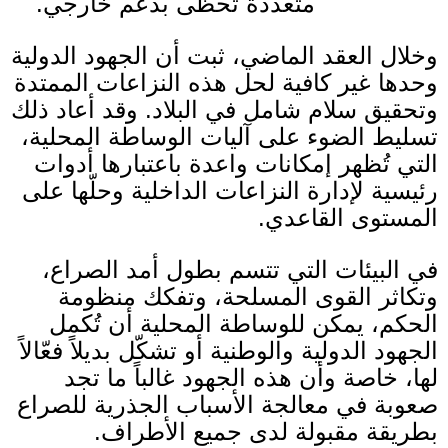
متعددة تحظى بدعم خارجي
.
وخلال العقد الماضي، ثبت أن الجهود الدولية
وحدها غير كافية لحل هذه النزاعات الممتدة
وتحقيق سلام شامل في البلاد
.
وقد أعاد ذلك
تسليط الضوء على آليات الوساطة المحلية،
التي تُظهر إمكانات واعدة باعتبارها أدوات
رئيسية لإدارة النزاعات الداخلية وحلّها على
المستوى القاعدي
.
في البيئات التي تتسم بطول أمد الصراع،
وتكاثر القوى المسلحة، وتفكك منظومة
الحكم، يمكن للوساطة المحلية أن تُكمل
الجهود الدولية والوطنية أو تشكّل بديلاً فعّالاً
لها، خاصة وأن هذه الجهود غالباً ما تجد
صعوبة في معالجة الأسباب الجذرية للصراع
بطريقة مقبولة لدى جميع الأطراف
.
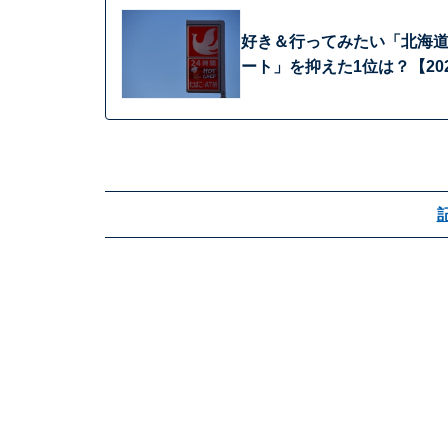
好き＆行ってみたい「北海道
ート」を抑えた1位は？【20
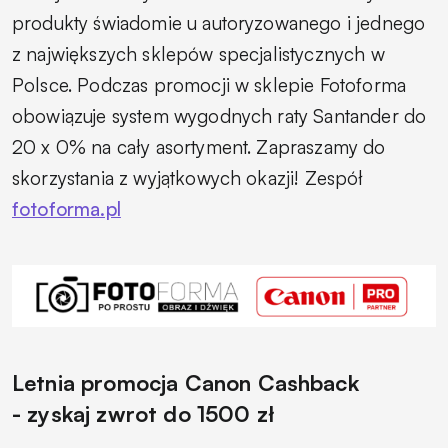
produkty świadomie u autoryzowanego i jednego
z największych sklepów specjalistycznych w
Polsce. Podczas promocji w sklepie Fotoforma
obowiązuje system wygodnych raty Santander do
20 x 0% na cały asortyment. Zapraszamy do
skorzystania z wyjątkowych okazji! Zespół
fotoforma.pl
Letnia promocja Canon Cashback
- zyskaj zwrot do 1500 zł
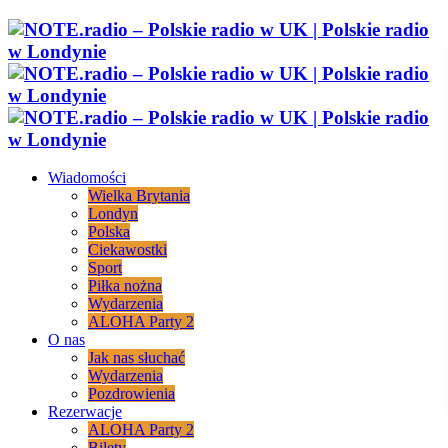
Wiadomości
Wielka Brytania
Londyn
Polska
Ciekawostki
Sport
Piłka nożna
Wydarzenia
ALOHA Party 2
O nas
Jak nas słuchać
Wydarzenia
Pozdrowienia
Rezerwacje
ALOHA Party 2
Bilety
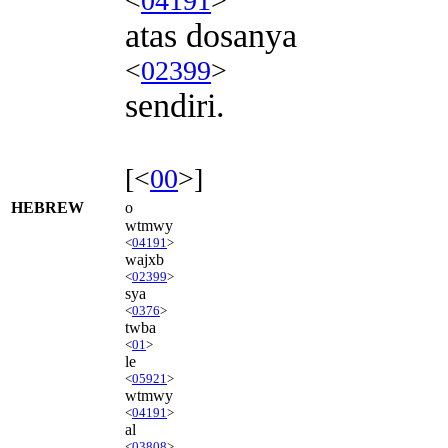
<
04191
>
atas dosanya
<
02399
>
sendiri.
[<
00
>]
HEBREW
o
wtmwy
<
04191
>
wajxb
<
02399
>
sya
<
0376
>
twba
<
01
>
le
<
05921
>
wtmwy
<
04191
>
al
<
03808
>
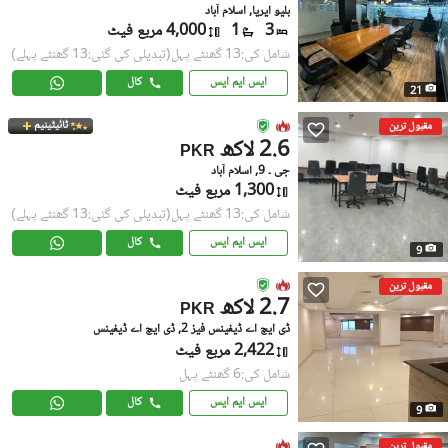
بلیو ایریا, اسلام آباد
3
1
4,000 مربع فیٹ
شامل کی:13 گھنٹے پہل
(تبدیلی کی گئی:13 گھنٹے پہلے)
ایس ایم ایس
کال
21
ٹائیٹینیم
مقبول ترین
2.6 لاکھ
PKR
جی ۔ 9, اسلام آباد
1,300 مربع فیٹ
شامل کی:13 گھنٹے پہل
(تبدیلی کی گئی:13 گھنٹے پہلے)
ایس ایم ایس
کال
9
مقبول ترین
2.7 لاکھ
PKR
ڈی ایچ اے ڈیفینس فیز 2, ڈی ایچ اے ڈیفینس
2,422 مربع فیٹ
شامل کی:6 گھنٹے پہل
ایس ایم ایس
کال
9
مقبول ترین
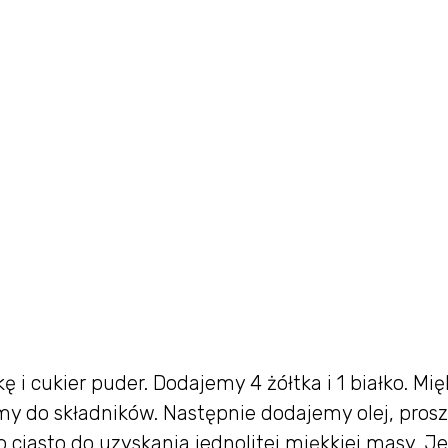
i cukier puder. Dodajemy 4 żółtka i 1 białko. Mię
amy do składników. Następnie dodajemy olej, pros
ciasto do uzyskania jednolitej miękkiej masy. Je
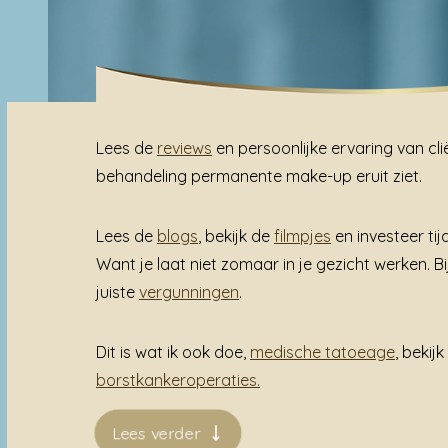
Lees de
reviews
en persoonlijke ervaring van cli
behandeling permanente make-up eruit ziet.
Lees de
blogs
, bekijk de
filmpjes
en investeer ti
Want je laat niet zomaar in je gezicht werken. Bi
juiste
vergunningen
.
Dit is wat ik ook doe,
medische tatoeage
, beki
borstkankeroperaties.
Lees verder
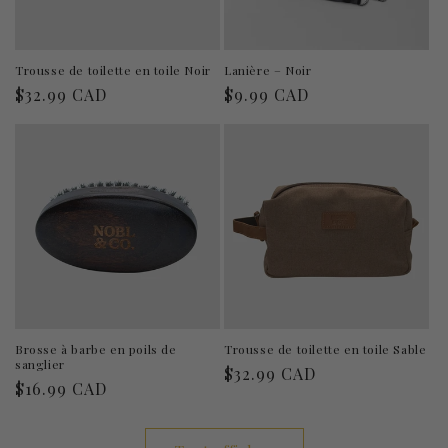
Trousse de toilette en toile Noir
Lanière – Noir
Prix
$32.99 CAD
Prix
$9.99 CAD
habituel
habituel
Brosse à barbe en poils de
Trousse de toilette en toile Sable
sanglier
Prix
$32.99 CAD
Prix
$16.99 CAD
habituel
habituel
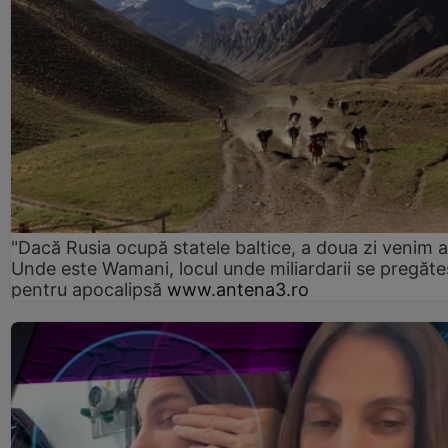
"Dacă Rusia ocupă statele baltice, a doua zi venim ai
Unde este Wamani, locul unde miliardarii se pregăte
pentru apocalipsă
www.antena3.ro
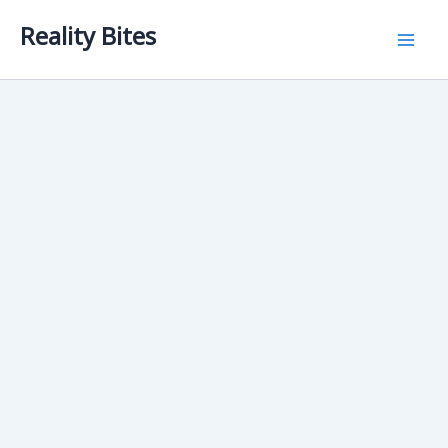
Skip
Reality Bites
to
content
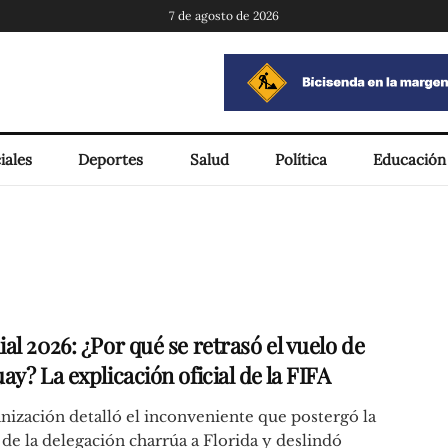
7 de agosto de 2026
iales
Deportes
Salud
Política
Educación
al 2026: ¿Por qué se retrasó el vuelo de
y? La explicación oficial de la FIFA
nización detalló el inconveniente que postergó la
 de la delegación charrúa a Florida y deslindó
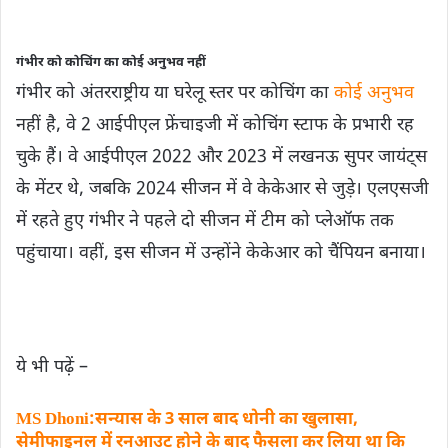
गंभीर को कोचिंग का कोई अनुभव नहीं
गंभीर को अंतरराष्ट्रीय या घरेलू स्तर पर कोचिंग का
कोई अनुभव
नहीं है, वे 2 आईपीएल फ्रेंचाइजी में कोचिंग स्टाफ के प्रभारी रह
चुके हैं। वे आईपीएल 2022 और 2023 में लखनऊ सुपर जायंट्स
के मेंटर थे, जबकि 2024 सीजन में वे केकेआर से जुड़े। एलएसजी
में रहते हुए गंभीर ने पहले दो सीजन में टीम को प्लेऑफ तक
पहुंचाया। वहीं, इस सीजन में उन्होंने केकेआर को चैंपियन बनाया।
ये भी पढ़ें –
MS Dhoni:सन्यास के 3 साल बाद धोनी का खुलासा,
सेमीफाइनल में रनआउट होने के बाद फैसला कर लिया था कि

-=-=-=-=-

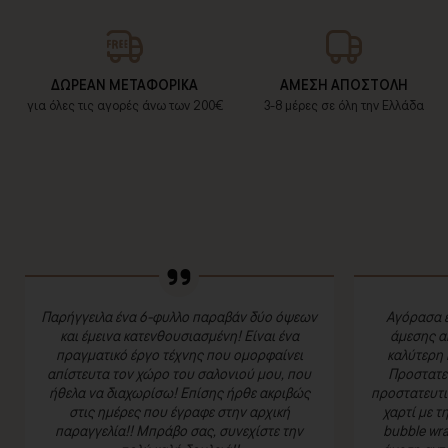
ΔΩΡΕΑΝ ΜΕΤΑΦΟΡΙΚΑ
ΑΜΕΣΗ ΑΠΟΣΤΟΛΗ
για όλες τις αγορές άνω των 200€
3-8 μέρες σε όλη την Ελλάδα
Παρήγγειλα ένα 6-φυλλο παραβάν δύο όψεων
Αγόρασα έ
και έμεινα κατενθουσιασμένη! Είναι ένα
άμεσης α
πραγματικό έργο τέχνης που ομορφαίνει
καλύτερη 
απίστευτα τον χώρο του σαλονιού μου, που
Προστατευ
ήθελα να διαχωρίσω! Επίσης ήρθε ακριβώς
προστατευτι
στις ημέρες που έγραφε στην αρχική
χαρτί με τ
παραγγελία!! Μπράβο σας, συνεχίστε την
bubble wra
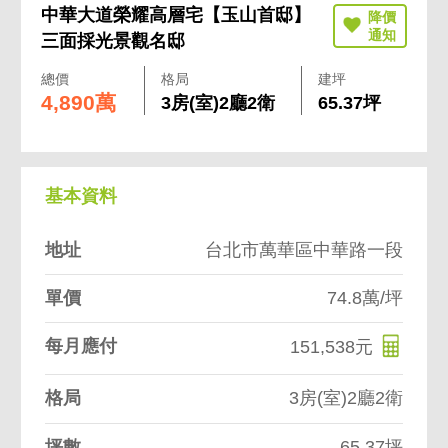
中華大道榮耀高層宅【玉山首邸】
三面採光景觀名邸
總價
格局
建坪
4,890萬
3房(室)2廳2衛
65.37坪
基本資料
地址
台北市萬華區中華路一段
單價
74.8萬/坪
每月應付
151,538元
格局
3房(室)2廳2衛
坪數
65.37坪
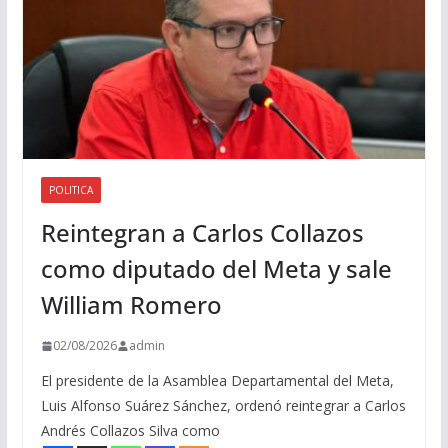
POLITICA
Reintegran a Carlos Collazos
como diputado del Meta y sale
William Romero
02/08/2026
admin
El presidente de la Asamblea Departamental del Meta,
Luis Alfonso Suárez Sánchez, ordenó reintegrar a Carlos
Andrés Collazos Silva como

-=-=-=-=-

Copy here each line of the preceding records with "النزاعات" in it.

وحدها غير كافية لحل هذه النزاعات الممتدة
رئيسية لإدارة النزاعات الداخلية وحلّها على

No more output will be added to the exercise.